Tag: writing

STRENGTHEN THE POSTURE and BALANCE THE SYMMETRY

Flat GoldSTRENGTHEN THE POSTURE and BALANCE THE SYMMETRY 

Notice how many people are hunched at the shoulders, slouched in their seats, uneven in their stride, top-heavy or bottom-heavy. The population is getting more and more out of balance at younger and younger ages.

How can a parent tell his child to stand up straight when his own shoulders are hunched or has a back in posterior tilt because of an oversized potbelly?  Where are children supposed to learn to exercise daily when their gym teachers are 60, 70, 80 pounds overweight? How do you bring balance to lives filled with infrequent, non nutritious meals and sedentary excuses for play? You start by drawing a clear example, by leading rather than preaching.

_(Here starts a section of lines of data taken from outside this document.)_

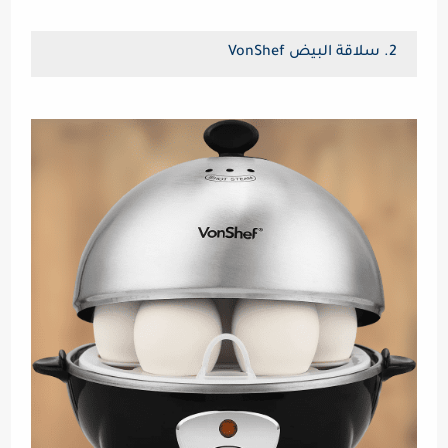
2. سلاقة البيض VonShef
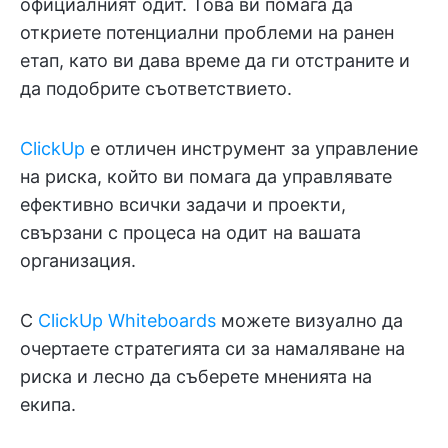
официалният одит. Това ви помага да
откриете потенциални проблеми на ранен
етап, като ви дава време да ги отстраните и
да подобрите съответствието.
ClickUp
е отличен инструмент за управление
на риска, който ви помага да управлявате
ефективно всички задачи и проекти,
свързани с процеса на одит на вашата
организация.
С
ClickUp Whiteboards
можете визуално да
очертаете стратегията си за намаляване на
риска и лесно да съберете мненията на
екипа.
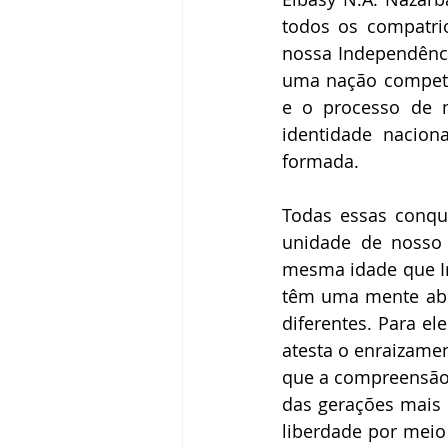
todos os compatri
nossa Independênci
uma nação competit
e o processo de m
identidade nacion
formada.
Todas essas conqui
unidade de nosso 
mesma idade que I
têm uma mente aber
diferentes. Para e
atesta o enraizamen
que a compreensão 
das gerações mais 
liberdade por meio 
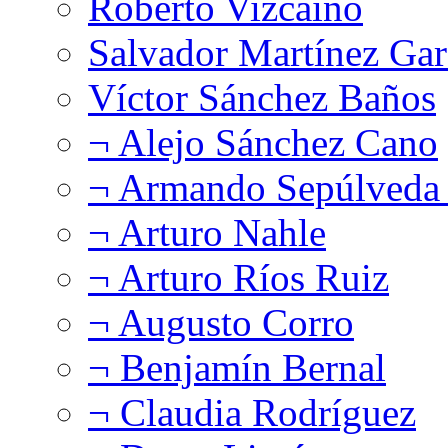
Roberto Vizcaíno
Salvador Martínez Gar
Víctor Sánchez Baños
¬ Alejo Sánchez Cano
¬ Armando Sepúlveda 
¬ Arturo Nahle
¬ Arturo Ríos Ruiz
¬ Augusto Corro
¬ Benjamín Bernal
¬ Claudia Rodríguez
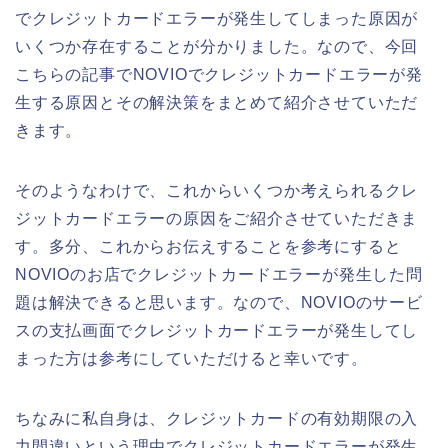
でクレジットカードエラーが発生してしまった原因が
いくつか存在することが分かりました。なので、今回
こちらの記事でNOVIOでクレジットカードエラーが発
生する原因とその解決策をまとめて紹介させていただ
きます。
そのようなわけで、これからいくつか考えられるクレ
ジットカードエラーの原因をご紹介させていただきま
す。多分、これからお伝えすることを参考にすると
NOVIOのお店でクレジットカードエラーが発生した問
題は解決できると思います。なので、NOVIOのサービ
スの支払画面でクレジットカードエラーが発生してし
まった方は参考にしていただけると幸いです。
ちなみに私自身は、クレジットカードの有効期限の入
力間違いという理由でクレジットカードエラーが発生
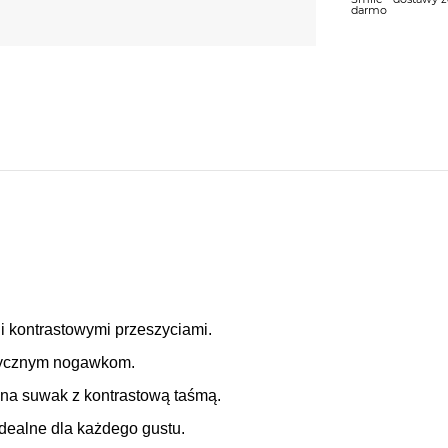
darmo
i kontrastowymi przeszyciami.
astycznym nogawkom.
 na suwak z kontrastową taśmą.
dealne dla każdego gustu.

Many people striving for fitness end up hindering their progress by a lack of balance. They should strive to balance their body symmetrically and increase their strength proportionately, in addition to enhancing lung capacity and endurance.

If your sport of choice requires club-speed, bat-speed, racquet speed or arm speed of any kind, than the surrounding muscles must be worked equally. Determine the speed and area of stride required for your sport. Running long, straight distances tax the body and its energy differently than short bursts of lateral or multidirectional movements. Mimicry of movement, such as weighted swings, are often detrimental to technique when overdone. All sports, played and participated in by all types and levels of athletes, gain unmatched athleticism when symmetry, strength and speed are garnered and gained through a balanced approach.

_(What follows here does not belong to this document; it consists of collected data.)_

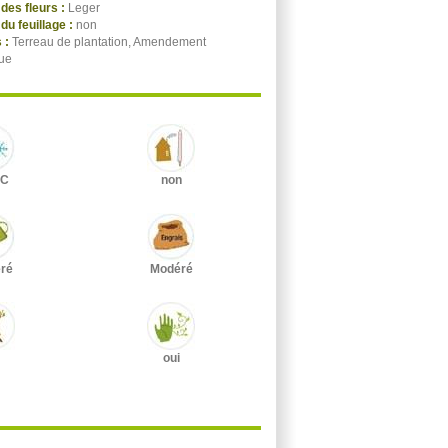
des fleurs :
Leger
du feuillage :
non
 :
Terreau de plantation, Amendement
ue
°C
non
ré
Modéré
oui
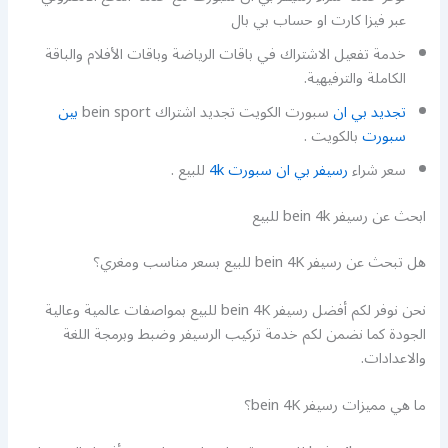
عبر فيزا كارت او حساب بي بال
خدمة تفعيل الاشتراك في باقات الرياضة وباقات الأفلام والباقة
الكاملة والترفيهية.
تجديد بي ان
سبورت الكويت تجديد اشتراك bein sport
بين
سبورت
بالكويت .
سعر شراء
رسيفر بي ان سبورت 4k
للبيع .
ابحث عن رسيفر bein 4k للبيع
هل تبحث عن رسيفر bein 4K للبيع بسعر مناسب ومغري؟
نحن نوفر لكم أفضل رسيفر bein 4K للبيع بمواصفات عالمية وعالية
الجودة كما نضمن لكم خدمة تركيب الرسيفر وضبط وبرمجة اللغة
والاعدادات.
ما هي مميزات رسيفر bein 4K؟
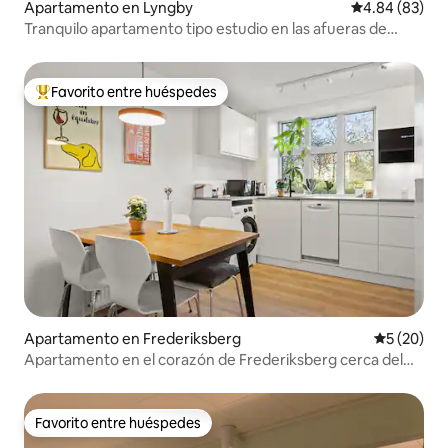
Apartamento en Lyngby
Calificación p
4.84 (83)
Tranquilo apartamento tipo estudio en las afueras de
Copenhague
Favorito entre huéspedes
Favorito entre huéspedes preferido
Apartamento en Frederiksberg
Calificaci
5 (20)
Apartamento en el corazón de Frederiksberg cerca del
metro
Favorito entre huéspedes
Favorito entre huéspedes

There are many people working to be fit, improve cardiovascular shape with marathon aspirations, become better defined or lighter and leaner, but the initial attention should go toward strengthening the posture and balancing the symmetry.  Posture is the vertical alignment of your carriage. The structural integrity of your skeletal system is enhanced through Pilates, chiropractic adjustment and strength training. They align the framework your flesh rests upon.

Symmetry is the top to bottom and left to right proportions. This is enhanced by yoga, massage and strength training. Pilates and chiropractic work the bones, while massage and yoga work the muscles. Strength training works both the bones and the muscles.

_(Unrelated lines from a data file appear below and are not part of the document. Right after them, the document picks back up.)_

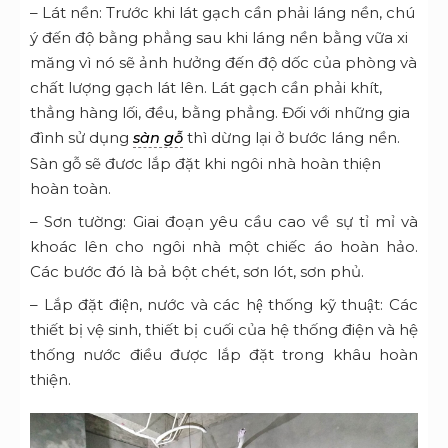
– Lát nền: Trước khi lát gạch cần phải láng nền, chú
ý đến độ bằng phẳng sau khi láng nền bằng vữa xi
măng vì nó sẽ ảnh hưởng đến độ dốc của phòng và
chất lượng gạch lát lên. Lát gạch cần phải khít,
thẳng hàng lối, đều, bằng phẳng. Đối với những gia
đình sử dụng
thì dừng lại ở bước láng nền.
sàn gỗ
Sàn gỗ sẽ đươc lắp đặt khi ngôi nhà hoàn thiện
hoàn toàn.
– Sơn tường: Giai đoạn yêu cầu cao về sự tỉ mỉ và
khoác lên cho ngôi nhà một chiếc áo hoàn hảo.
Các bước đó là bả bột chét, sơn lót, sơn phủ.
– Lắp đặt điện, nước và các hệ thống kỹ thuật: Các
thiết bị vệ sinh, thiết bị cuối của hệ thống điện và hệ
thống nước điều được lắp đặt trong khâu hoàn
thiện.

CONSISTENCY EQUALS RESULTS

If you make your workouts, cardio sessions and meal preparations with attentive frequency, you’ll gain consistent results in strength, shape and health. You will never make consistent gains with inconsistent effort.

If your schedule requires fast, easy meals, take the effort to have on hand the best types of foods, prepared with the greatest benefit for nutritional input, so that you’re adding to your health and energy rather than taking away from it. By choosing exercises that strengthen your weaknesses rather than always working “favorites,” you alleviate the weak links that sooner than later materialize as injuries. By consistently using proper form on every plane, your shape will have more depth and therefore more appeal from every angle, in addition to functionality.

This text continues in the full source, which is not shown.